**EXERCISE DESCRIPTION:**
Will you output the entries below exactly, skipping every image they contain?

Collected data:
* * * * * * *

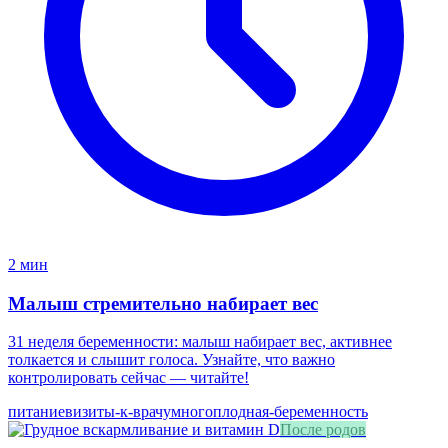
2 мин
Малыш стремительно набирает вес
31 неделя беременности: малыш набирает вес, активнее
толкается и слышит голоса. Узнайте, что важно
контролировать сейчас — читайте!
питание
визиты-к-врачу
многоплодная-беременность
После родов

* * * * * * *

**FINISHED EXERCISE:**
2 мин
Малыш стремительно набирает вес
31 неделя беременности: малыш набирает вес, активнее
толкается и слышит голоса. Узнайте, что важно
контролировать сейчас — читайте!
питание
визиты-к-врачу
многоплодная-беременность
После родов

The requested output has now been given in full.